Some Thoughts on History Following the Hokule’a First Nation Landing Ceremony

Some Thoughts on History Following the Hokule’a First Nation Landing Ceremony

Following the ceremony welcoming the Hōkūleʻa and its crew from Hawai’i to Piscataway tribal homeland, I thought of ironies of history. The event took place on Piscataway tribal homeland in Piscataway Park. There the National Park Service works in partnership with the Accokeek Foundation, which runs the National Colonial Farm- Accokeek, Md. The farm serves as a living history museum depicting the lifeways “of typical tobacco farmers in the 1770s.” Directly across the Potomac River sits Mount Vernon, home to the first president, who held tobacco lands as well.

One part of the event that stood out for me was the beautiful exchanging of gifts, and ceremonial tobacco was given to the crew of the Hōkūleʻa by Piscataway peoples.

Nicotiana rustica and Nicotiana tabacum: names given to two species of tobacco. Indigenous inhabitants of what would be called colonial Virginia and Maryland by English settlers grew N. rustica. But Jamestown colonists and the Virginia Company found, as one put it, that form of tobacco “poore and weake, and of a byting tast. . .”

Profit would be made by growing N. tabacum (by then grown in the Caribbean) on tidewater land taken from its Native inhabitants—thanks to experiments done by a young John Rolfe (yes, that John Rolfe) in the 1610s.

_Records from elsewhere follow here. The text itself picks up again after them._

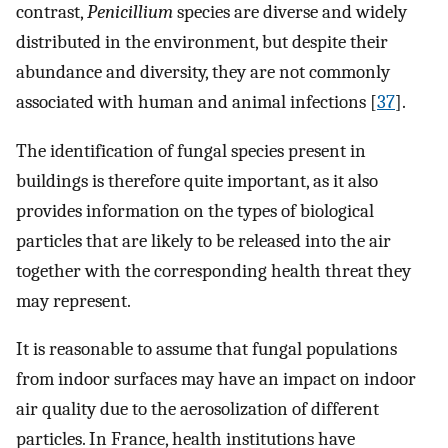
contrast,
Penicillium
species are diverse and widely
distributed in the environment, but despite their
abundance and diversity, they are not commonly
associated with human and animal infections [
37
].
The identification of fungal species present in
buildings is therefore quite important, as it also
provides information on the types of biological
particles that are likely to be released into the air
together with the corresponding health threat they
may represent.
It is reasonable to assume that fungal populations
from indoor surfaces may have an impact on indoor
air quality due to the aerosolization of different
particles. In France, health institutions have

By 1640, London alone imported nearly a million and a half pounds of Virginia tobacco a year. N. tabacum became the colonial Chesapeake’s cash crop.

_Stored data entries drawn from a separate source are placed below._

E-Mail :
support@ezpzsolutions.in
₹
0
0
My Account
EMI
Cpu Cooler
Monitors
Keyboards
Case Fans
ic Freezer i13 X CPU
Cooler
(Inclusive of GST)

The exchange of gifts, of ceremonial N. rustica, took place in front of a tobacco barn of the National Colonial Farm where examples of that commercial colonial crop, N. tabacum, hang to dry. Nearby stood a woman in period dress, an African American woman who is one of the colonial farm’s interpreters. She spoke of what it was like to work tobacco farms as a free and enslaved African in the 1770s.

Yes, ironies of history stand out here in the tidewater Potomac/Chesapeake lands, a place of convergences of many peoples, past to present. It is in these convergences that I search for my father’s family past.